▶

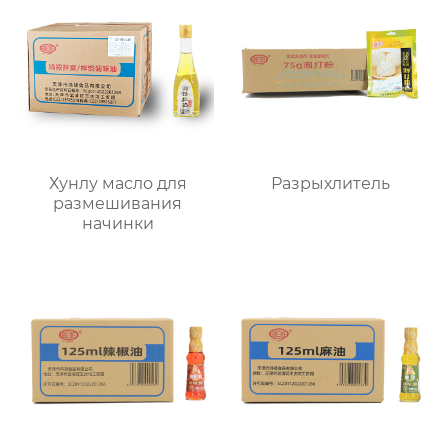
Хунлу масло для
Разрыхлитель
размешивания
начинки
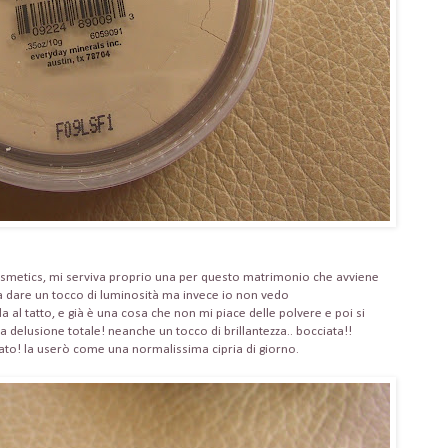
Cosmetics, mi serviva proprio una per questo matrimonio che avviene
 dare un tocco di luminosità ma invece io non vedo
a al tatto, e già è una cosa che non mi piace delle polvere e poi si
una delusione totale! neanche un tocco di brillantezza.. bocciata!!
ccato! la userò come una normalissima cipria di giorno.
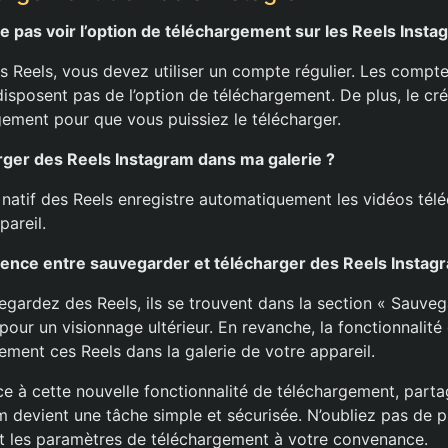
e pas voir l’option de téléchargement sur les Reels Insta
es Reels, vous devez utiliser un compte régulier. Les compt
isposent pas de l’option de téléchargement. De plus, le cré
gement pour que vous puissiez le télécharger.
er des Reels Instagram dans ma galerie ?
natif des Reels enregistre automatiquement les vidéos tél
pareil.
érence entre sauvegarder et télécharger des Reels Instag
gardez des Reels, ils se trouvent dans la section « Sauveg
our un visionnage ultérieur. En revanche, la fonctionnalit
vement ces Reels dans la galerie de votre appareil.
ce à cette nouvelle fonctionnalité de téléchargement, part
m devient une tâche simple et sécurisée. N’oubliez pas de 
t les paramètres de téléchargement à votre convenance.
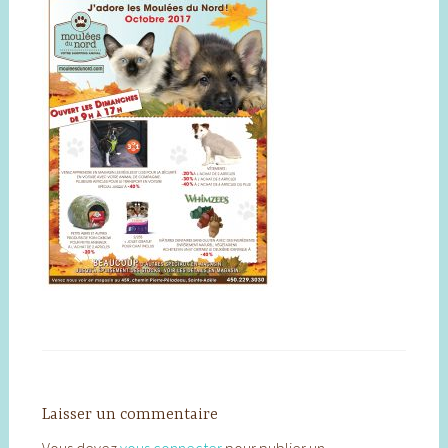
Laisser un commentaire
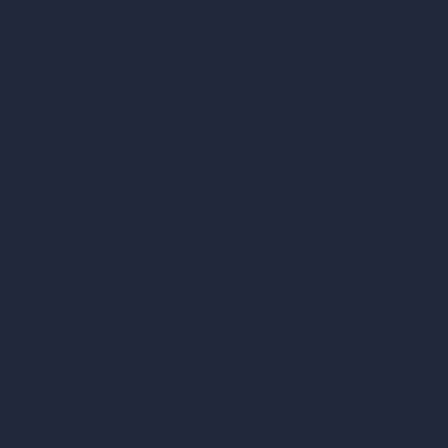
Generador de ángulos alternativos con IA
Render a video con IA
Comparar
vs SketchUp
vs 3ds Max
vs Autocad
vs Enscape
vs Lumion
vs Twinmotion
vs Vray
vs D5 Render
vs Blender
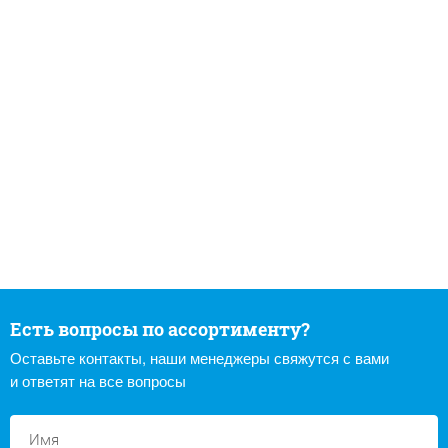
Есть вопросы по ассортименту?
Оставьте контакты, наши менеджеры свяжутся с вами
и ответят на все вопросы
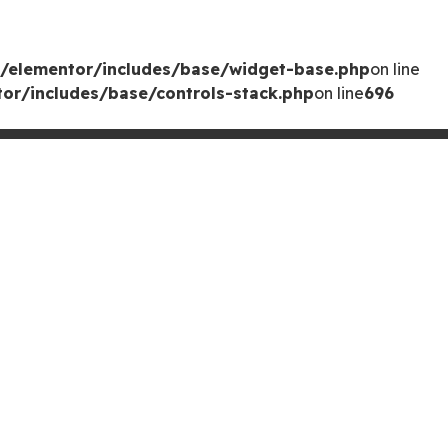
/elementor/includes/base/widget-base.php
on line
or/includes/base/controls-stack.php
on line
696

◀

■ Aim of the exercise
Repeat nothing but the lines from the one containing "vs SketchUp" through the last line of the listing, both included, exactly as written, and omit any picture.

■ Output for this task
vs SketchUp
vs 3ds Max
vs Autocad
vs Enscape
vs Lumion
vs Twinmotion
vs Vray
vs D5 Render
vs Blender
Есть вопросы по ассортименту?
Оставьте контакты, наши менеджеры свяжутся с вами
и ответят на все вопросы
/elementor/includes/base/widget-base.php
on line
or/includes/base/controls-stack.php
on line
696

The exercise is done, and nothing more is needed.